Bu diyalog, Güney Koreli yönetmen Kim Ji-Woon'un, Türkçe'ye "Acı Tatlı Hayat" diye çevrilen "A Bittersweet Life" (2005) adlı filminin finaline iliştirilmiş bir Uzak-Doğu menkıbesi.
Usta'nın cevabı yok. Çünkü yönetmenin amacı bakımından, genç müridin inkisarına hikâyenin ancak bu kadarıyla bir gerekçe bulunmuş oluyor.
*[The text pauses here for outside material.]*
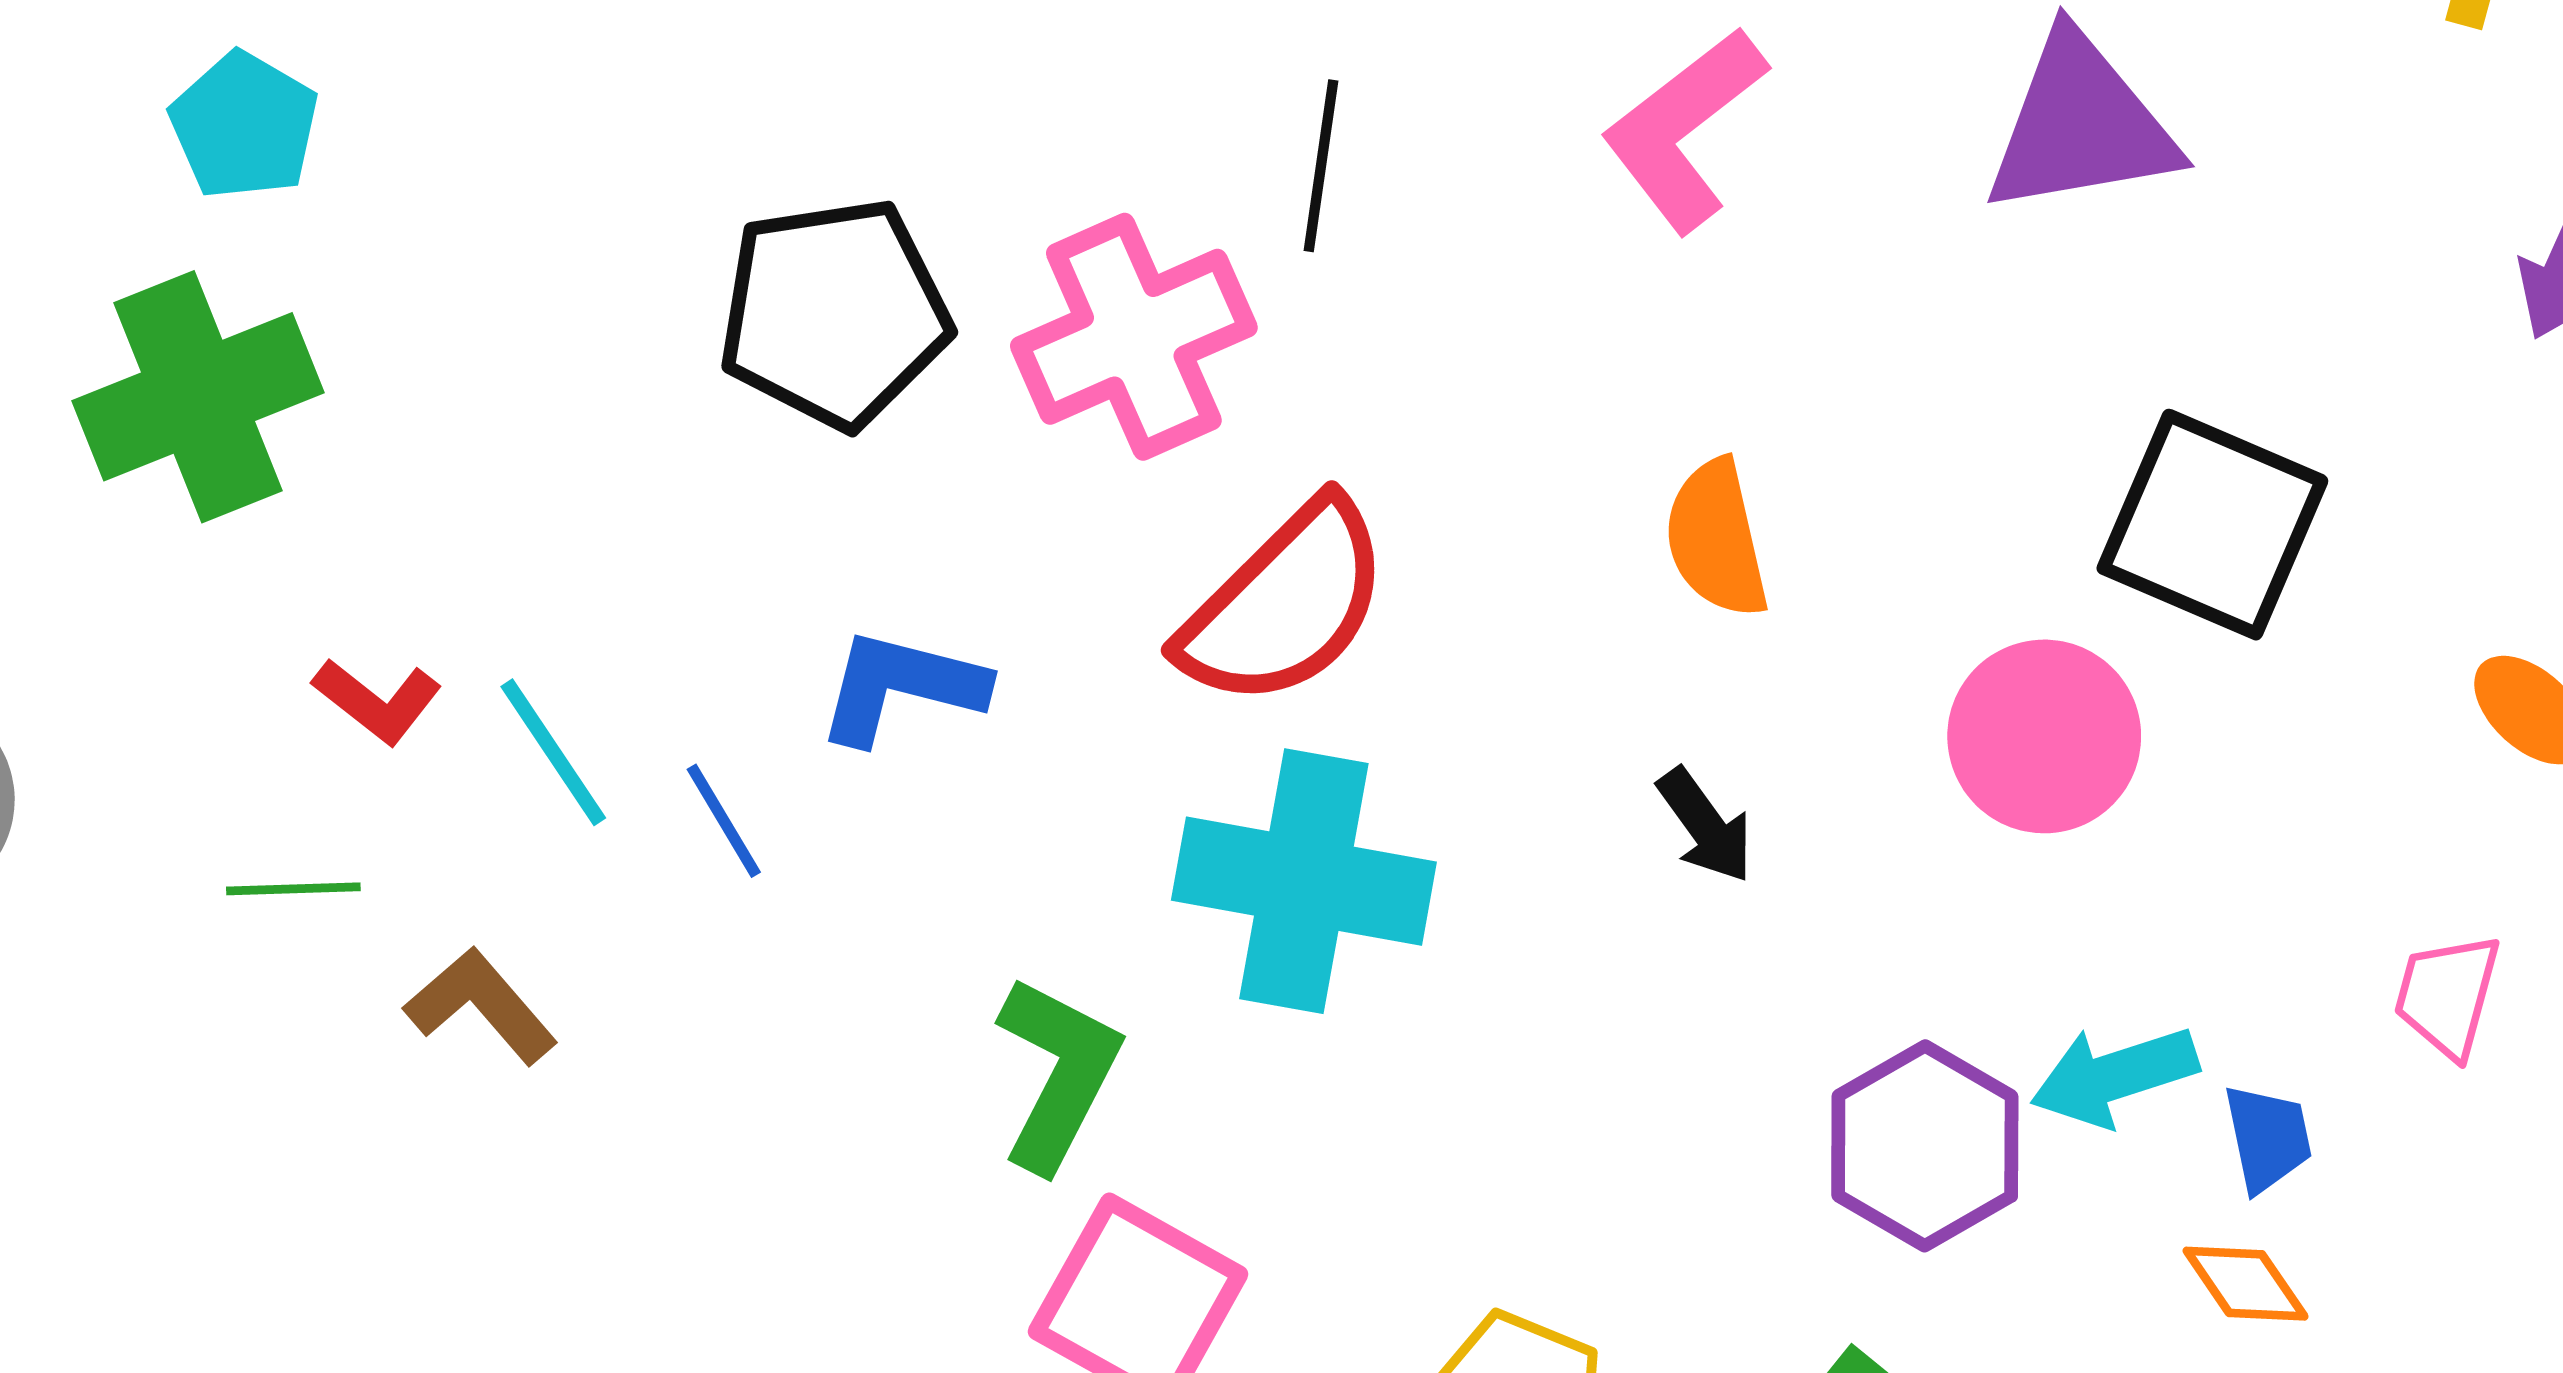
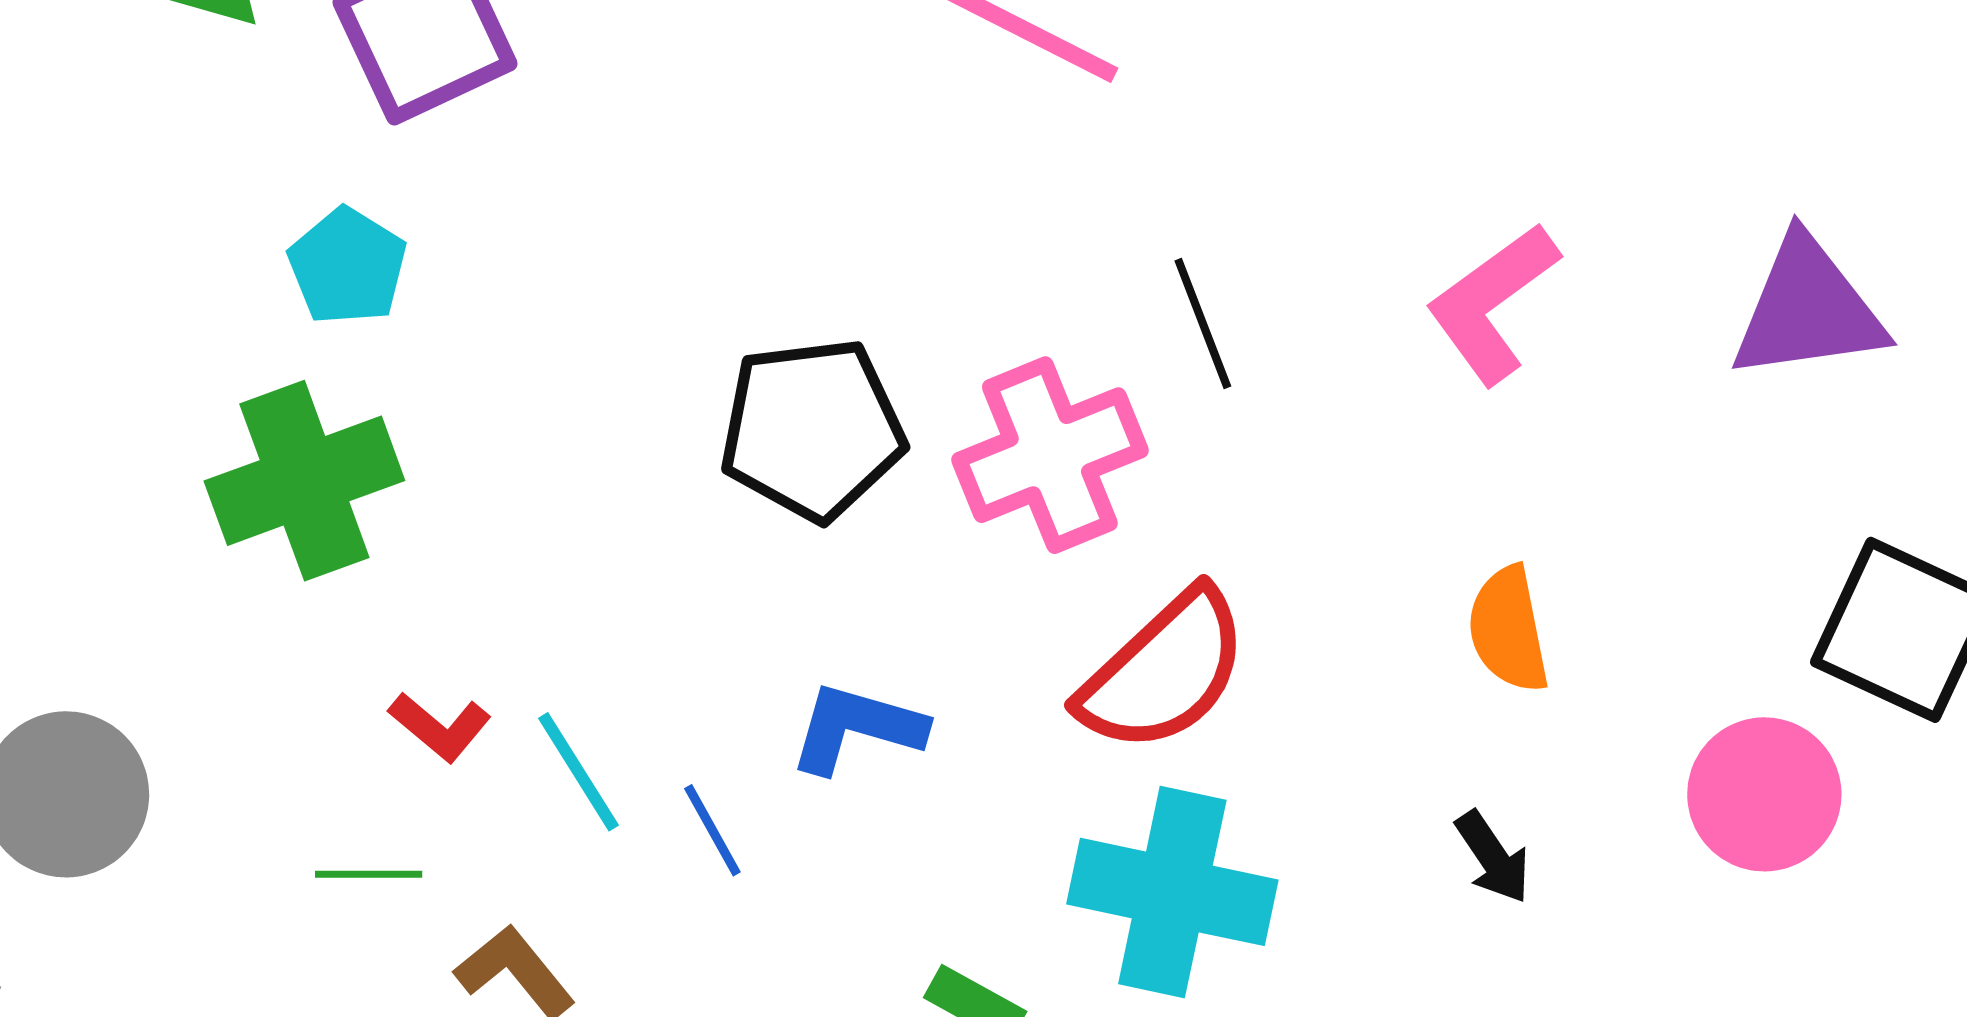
black line: (1321, 166) -> (1203, 324), turned -31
Ulaşılamayacak olanı arzulamak. Ulaşılamayacak olana doğru koşmak, kanatlanmak. Aşık olmak kısacası. Tutulamayacak olanı tutmaya çalışmak. Tutamamak. Sadece tutulmak. Ve dahî tutuklanmak. Bile isteye. Bile bile. Bedelini göze alarak. Seve seve.
Burada garipsenecek ne var?
Tutkunun özü, tutmaktan çok tutulmak değil mi zaten? Sürüklenmek. Çekilip alınmak. Kendinden.
Evet, öyle. Sadece mükâfatı değil, sermayesi de yüksek hazdır tutkunun. Saf haz. Bütünüyle. Yarar için, çıkar için değil, bilâkis, sadece tutkunun, tutku sahibi olmanın o kendine özgü yüksek hazzını yaşamak için...
Gerçekleşemeyecek bir rüya gördüğü için kişi mahzun mu olmalı?
Hayır! Hayali rüyada gerçekleşmiş ya, daha n'olsun?
Az şey midir bir idealin hayalini görmek, uyanıkken veya uykudayken?
Dış-dünyada gerçekleşsin veya gerçekleşmesin hayal sahibi olmak?...
Bir düş için. Bir düş olsun görebilmek için.. Ne olursa olsun 'düşmek' için. Bir cemre gibi. Toprağa. Denize. VE bir de bu ülkede hâlâ düş görebilenlerin düşüne; düşüne düşüne...
bu düşün adı, çoğu zaman; bir kadın/erkek ismidir. düşün rengi beyaz olur, pembe olur hiç farketmez.
para pulda hayal edilir ama, hiç bir eşyaya dayalı düş, bir insanın sıcaklığından gelen sihirli enerji kadar özlenmez, hayal edilmez.